Unsafe Rust exists because, by nature, static analysis is conservative. When the compiler tries to determine whether or not code upholds the guarantees, it’s better for it to reject some valid programs rather than accept some invalid programs. Although the code might be okay, as far as Rust is able to tell, it’s not! In these cases, you can use unsafe code to tell the compiler, “Trust me, I know what I’m doing.” The downside is that you use it at your own risk: if you use unsafe code incorrectly, problems due to memory unsafety, such as null pointer dereferencing, can occur.

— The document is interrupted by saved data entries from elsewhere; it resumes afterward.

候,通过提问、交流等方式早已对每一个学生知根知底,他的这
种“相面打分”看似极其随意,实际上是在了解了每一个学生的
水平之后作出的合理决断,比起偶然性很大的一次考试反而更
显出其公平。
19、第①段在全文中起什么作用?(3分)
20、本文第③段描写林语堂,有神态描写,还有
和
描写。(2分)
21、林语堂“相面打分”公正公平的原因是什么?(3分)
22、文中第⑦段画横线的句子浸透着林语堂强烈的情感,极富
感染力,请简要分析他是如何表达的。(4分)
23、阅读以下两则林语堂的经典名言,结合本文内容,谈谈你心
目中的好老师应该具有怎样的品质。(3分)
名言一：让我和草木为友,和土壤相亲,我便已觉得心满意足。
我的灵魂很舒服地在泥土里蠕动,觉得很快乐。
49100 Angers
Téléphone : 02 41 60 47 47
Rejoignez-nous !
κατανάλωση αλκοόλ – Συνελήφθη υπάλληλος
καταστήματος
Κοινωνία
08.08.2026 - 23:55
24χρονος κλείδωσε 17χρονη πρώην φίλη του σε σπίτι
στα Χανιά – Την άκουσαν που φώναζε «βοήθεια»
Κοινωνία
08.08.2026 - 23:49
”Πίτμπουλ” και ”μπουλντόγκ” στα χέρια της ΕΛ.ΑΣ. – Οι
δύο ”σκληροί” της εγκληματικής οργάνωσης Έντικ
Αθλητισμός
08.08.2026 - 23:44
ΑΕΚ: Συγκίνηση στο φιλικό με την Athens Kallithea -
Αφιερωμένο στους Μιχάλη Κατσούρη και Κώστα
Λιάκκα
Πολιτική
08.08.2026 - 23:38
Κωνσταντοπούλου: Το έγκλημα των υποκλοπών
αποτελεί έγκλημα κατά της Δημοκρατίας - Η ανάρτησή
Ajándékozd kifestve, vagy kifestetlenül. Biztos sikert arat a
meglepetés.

Another reason Rust has an unsafe alter ego is that the underlying computer hardware is inherently unsafe. If Rust didn’t let you do unsafe operations, you couldn’t do certain tasks. Rust needs to allow you to do low-level systems programming, such as directly interacting with the operating system or even writing your own operating system. Working with low-level systems programming is one of the goals of the language. Let’s explore what we can do with unsafe Rust and how to do it.
Unsafe Superpowers
To switch to unsafe Rust, use the unsafe keyword and then start a new block
that holds the unsafe code. You can take five actions in unsafe Rust, called
unsafe superpowers, that you can’t in safe Rust. Those superpowers include
the ability to:
- Dereference a raw pointer
- Call an unsafe function or method
- Access or modify a mutable static variable
- Implement an unsafe trait
- Access fields of unions
It’s important to understand that unsafe doesn’t turn off the borrow checker
or disable any other of Rust’s safety checks: if you use a reference in unsafe
code, it will still be checked. The unsafe keyword only gives you access to
these five features that are then not checked by the compiler for memory
safety. You’ll still get some degree of safety inside of an unsafe block.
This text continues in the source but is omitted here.